Although I don’t mention it often, I am on track to become a professional librarian. I am enrolled in the Master’s in Library and Information Studies (MLIS) here at FSU, with a focus on Museum Studies and digital media, and am thoroughly enjoying the course work and the degree. In addition, for the past 2 1/2 years I have been working part-time as the communications director for the Florida Book Awards, an annual best books competition, which is sponsored by and housed in the Florida State University’s own Strozier Library. So, be that as it may, I am deeply involved in regular library stuffs. Last week the Florida Library Association held its annual conference in Orlando, and as a good MLIS student, and since the Florida Book Awards had 2 programs at the conference, I hopped on my trusty motorbike and took in the first conference of my professional career.
Now, I have attended and presented at conferences before, during my American Studies degree. But, this one had a different feel – I was there because I was ‘working’ for the Florida Book Awards and for myself as a future professional in this field. Therefore, as a newbie/first-timer I’d like to take a minute and rehash the things I learned, liked and loathed about FLA2010. (I’ll try to make this short…)
The library profession is alive and well. YAY! Job prospects, right? Well, maybe. There were more than a few recent graduates wandering the halls, hoping to meet the right person and get a job offer. It was encouraging to see so many folks absolutely excited and pleased with their jobs, something we all hope for! Although I missed the panel on “Interview and Job Application Strategies” my dear friend Jessica took some great notes, and the bottom line is… get experience. Volunteer. Now all I have to do is find a way to do that while working full time in student services. 😉
Also, I learned that Web 2.0 is not just a catch phrase in the information professions. This is the wave of the future people. The great thing about being involved in libraries is that Information Literacy is being taken seriously and we are receiving the training to be able to share that knowledge with the “have-nots.” One of my favorite sessions was the “Tagging Your World” tutorial with The Shifted Librarian, Jenny Levine. I didn’t necessarily learn anything new in the session, but it made me feel good to know that Web 2.0 tools that I am proficient are going to be integral parts of the library of the future.

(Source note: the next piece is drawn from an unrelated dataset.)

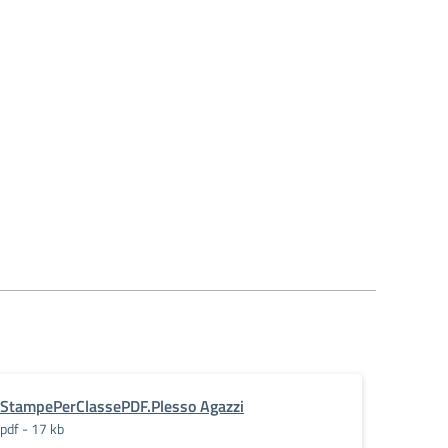
StampePerClassePDF.Plesso Agazzi
pdf - 17 kb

The conference felt very well put-together. There were a broad variety of topics covered in the sessions and after leaving the conference I feel like I have a better grasp on the field of librarianship. That’s the whole point of a conference right? Kudos, Florida Library Association. I tend to be pretty narrow minded in my studies/career goals/interests and being around all different types of professionals interested in different areas of the same field was really great.
I enjoyed meeting Lauren Gibaldi in real life (Twitter friends for a while, dating a former college buddy of mine!) and hearing her point of view on Young Adult specializations in libraries. Of course, the highlight of many conferences is exactly that – meeting new people, colleagues and friends. To be honest, as social as I may seem via media (here and tweeting) I am actually quite shy and am ashamed to say I didn’t meet half as many people as I would have liked. There was some conference tweeting going on, and I would have loved to have a face to face conversation with some of my fellow twitterers. (Sorry all… next time? KIT!)
Perhaps the highlight of the 3 days was seeing Marilyn Johnson speak about her book “This Book is Overdue: How Librarians and Cybrarians Can Save Us All.” Although her talk is usually geared toward convincing people that libraries are and will remain useful, facts she didn’t need to prove to us, it was still insightful and great to hear that the journalism folks recognize and respect the work we do daily in the stacks. And she was just plain funny.
No free wifi. What?! Really? What kind of hotel hosts a conference knowing there will be hundreds of professional people chattering online and potentially saying good things about them, and yet doesn’t offer free wifi? Dislike, Rosen Plaza Hotel.
The structure of conference-going is exhuasting. And I’m a young, healthy dude to boot. The constant shifting from room to room, taking in loads of information and short breaks can be very draining. I propose that all conferences from now include a siesta/yoga/nap session in the afternoon.
Overall, I had a great time and am looking forward to many more opportunities to attend and present at conferences in the future.
ps. How important are conferences in your field? While I was at the conference this post came across ProfHacker discussing the usefulness of conferences.
pps. I was absolutely inspired and totally excited about what is going on at the Jacksonville Public Library. They are collecting and circulating zines (subcultural, short run publications) and are writing about it here and tweeting about it here. Dream job!